Quantum Squeezing of Slow-Light Dark Solitons via Electromagnetically
Induced Transparency
- URL: http://arxiv.org/abs/2202.10458v1
- Date: Mon, 21 Feb 2022 05:33:48 GMT
- Title: Quantum Squeezing of Slow-Light Dark Solitons via Electromagnetically
Induced Transparency
- Authors: Jinzhong Zhu and Guoxiang Huang
- Abstract summary: We consider the quantum effect of slow light dark soliton (SLDS) in a cold atomic gas with defocuing Kerr nonlinearity via electromagnetically induced transparency (EIT)
We calculate the quantum fluctuations of the SLDS by solving the relevant non-Hermitian eigenvalue problem describing the quantum fluctuations.
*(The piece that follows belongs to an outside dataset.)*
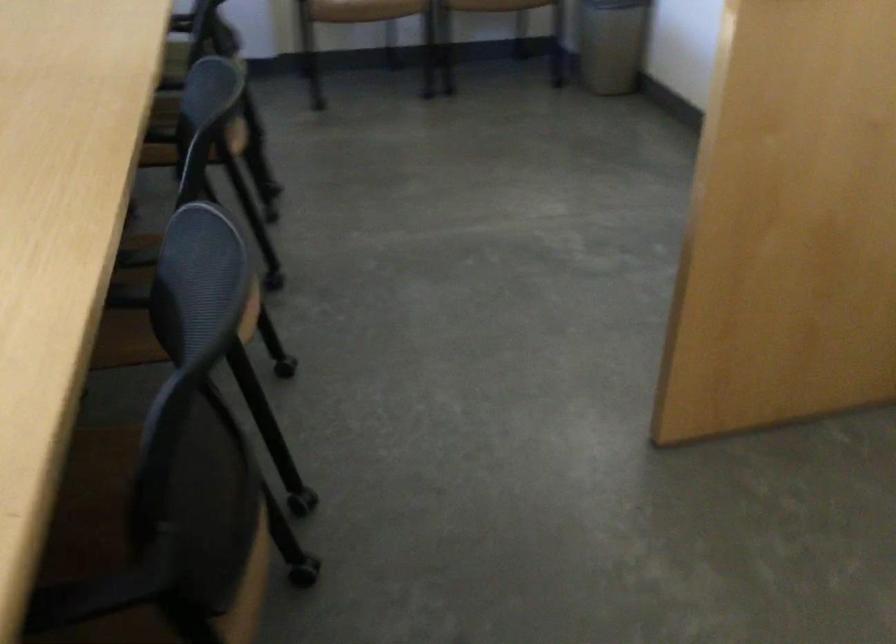 The width and height of the screenshot is (896, 644). What do you see at coordinates (612, 44) in the screenshot?
I see `a metal trash can` at bounding box center [612, 44].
We demonstrate that, due to the large Kerr nonlinearity contributed from the EIT effect, a significant quantum squeezing of the SLDS can be realized.
- Score: 0.0
- License: http://creativecommons.org/licenses/by/4.0/
- Abstract: We consider the quantum effect of slow light dark soliton (SLDS) in a cold
atomic gas with defocuing Kerr nonlinearity via electromagnetically induced
transparency (EIT). We calculate the quantum fluctuations of the SLDS by
solving the relevant non-Hermitian eigenvalue problem describing the quantum
fluctuations, and find that only one zero mode is allowed. This is different
from the quantum fluctuations of bright solitons, where two independent zero
modes occur. We rigorously prove that the eigenmodes, which consist of
continuous modes and the zero mode, are bi-orthogonal and constitute a complete
bi-orthonormalized basis, useful for the calculation on the quantum
fluctuations of the SLDS. We demonstrate that, due to the large Kerr
nonlinearity contributed from the EIT effect, a significant quantum squeezing
of the SLDS can be realized; the squeezing efficiency can be manipulated by the
Kerr nonlinearity and the soliton's amplitude, which can be much higher than
that of bright solitons. Our work contributes to efforts for developing quantum
nonlinear optics and non-Hermitian Physics, and for possible applications in
quantum information processing and precision measurements.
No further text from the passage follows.